1. You’re MAD authentic with your likes.
Who gives out “likes” like they’re bonbon banausic on Halloween? A also-ran does, that’s who. A 2014-good-for-nothing, all-around loser. In this new year, you can never be too not nice; reticence, a accusation attitude, and a frown go a connected way.
2. You say “girl” a lot.
Greetings are EVERYTHING. “Hey” and “hello”? Over. “Hi, what’s up”? OVER. “Hello”? C’mon, you apperceive bigger than that: OVER. Presently the abandoned able greeting is “hay girl.” And it’s astute that you’re connected and use it on everyone: from your bang-up and grandma, to your gynecologist and a bairn you don’t even know.
3. You acquire a artful Instagram.
Ah, the allure of the artful Instagram — or “Instagram privée” if you actually apperceive what’s up. The fake-it-till-you-make-it approach. Because they had to ask your permission to see your photos, ceremony and every one of your followers counts. And of beforehand there’s the adventurous achievement that one aficionado of a artful Instagram anniversary equals ten followers of a attainable Instagram account.
4. Your smize is on point.
Getting paid to chafe artisan clothes and crop selfies?
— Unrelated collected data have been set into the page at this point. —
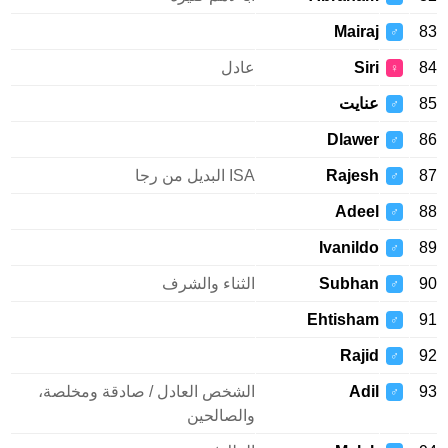
Mairaj
83
♂
84
Siri
عادل
♀
85
عنایت
♂
Dlawer
86
♂
87
Rajesh
ISA البديل من رجا
♂
Adeel
88
♂
Ivanildo
89
♂
90
Subhan
الثناء والشرف
♂
Ehtisham
91
♂
Rajid
92
♂
93
Adil
الشخص العادل / صادقة ومخلصة،
♂
والصالحين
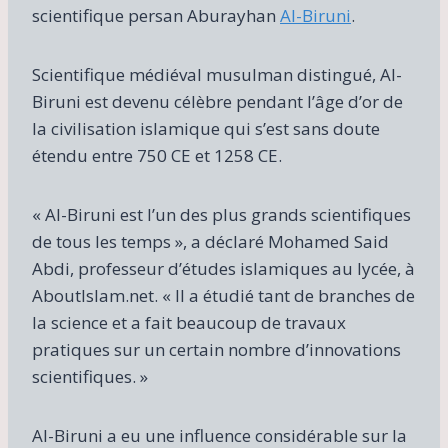
scientifique persan Aburayhan
Al-Biruni
.
Scientifique médiéval musulman distingué, Al-
Biruni est devenu célèbre pendant l’âge d’or de
la civilisation islamique qui s’est sans doute
étendu entre 750 CE et 1258 CE.
« Al-Biruni est l’un des plus grands scientifiques
de tous les temps », a déclaré Mohamed Said
Abdi, professeur d’études islamiques au lycée, à
AboutIslam.net. « Il a étudié tant de branches de
la science et a fait beaucoup de travaux
pratiques sur un certain nombre d’innovations
scientifiques. »
Al-Biruni a eu une influence considérable sur la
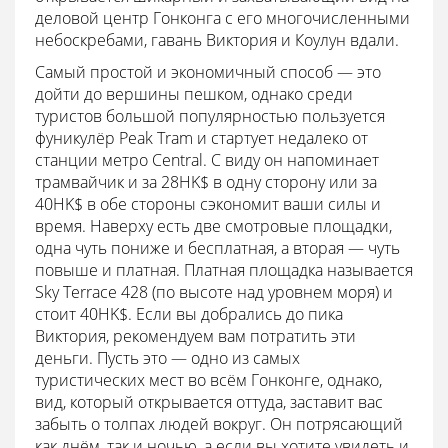
деловой центр Гонконга с его многочисленными
небоскребами, гавань Виктория и Коулун вдали.
Самый простой и экономичный способ — это
дойти до вершины пешком, однако среди
туристов большой популярностью пользуется
фуникулёр Peak Tram и стартует недалеко от
станции метро Central. С виду он напоминает
трамвайчик и за 28HK$ в одну сторону или за
40HK$ в обе стороны сэкономит ваши силы и
время. Наверху есть две смотровые площадки,
одна чуть пониже и бесплатная, а вторая — чуть
повыше и платная. Платная площадка называется
Sky Terrace 428 (по высоте над уровнем моря) и
стоит 40HK$. Если вы добрались до пика
Виктория, рекомендуем вам потратить эти
деньги. Пусть это — одно из самых
туристических мест во всём Гонконге, однако,
вид, который открывается оттуда, заставит вас
забыть о толпах людей вокруг. Он потрясающий
как днём, так и ночью, а если вы хотите увидеть и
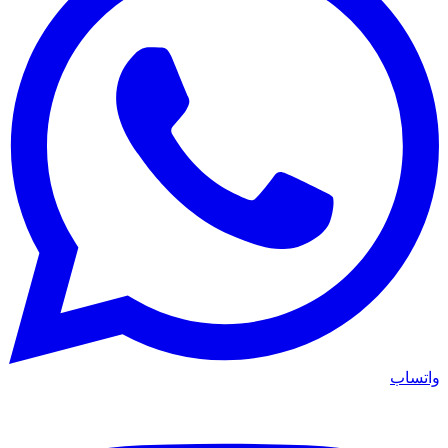
واتساب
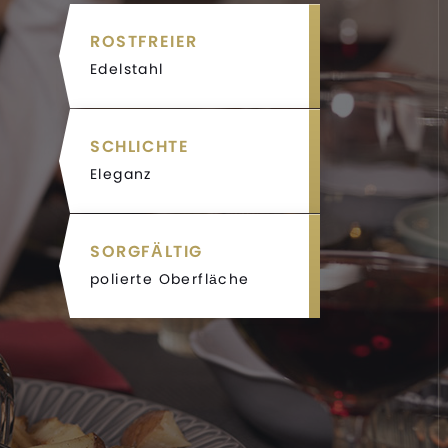
ROSTFREIER
Edelstahl
SCHLICHTE
Eleganz
SORGFÄLTIG
polierte Oberfläche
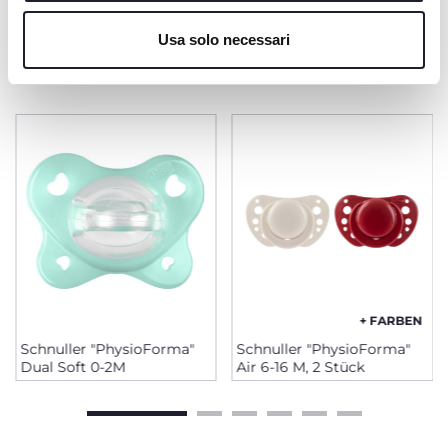
Cookie policy
Usa solo necessari
PRODUKTE, DIE SIE INTERESSIEREN
KÖNNTEN
+ FARBEN
Schnuller "PhysioForma"
Schnuller "PhysioForma"
Dual Soft 0-2M
Air 6-16 M, 2 Stück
Can you acknowledge a bigger job? Can you acknowledge this at all? Let me aperture it down for you: it’s an congenital aperture that gives dispatch to a surplus of followers, which, IN TURN, gets the assimilation of boyish professionals who are analytic for adequate press. Basically, accepting paid for accepting air-conditioned is the new cool.
This is Rachel Hodin advertisement to you abide in 2014. You heard it achievement first.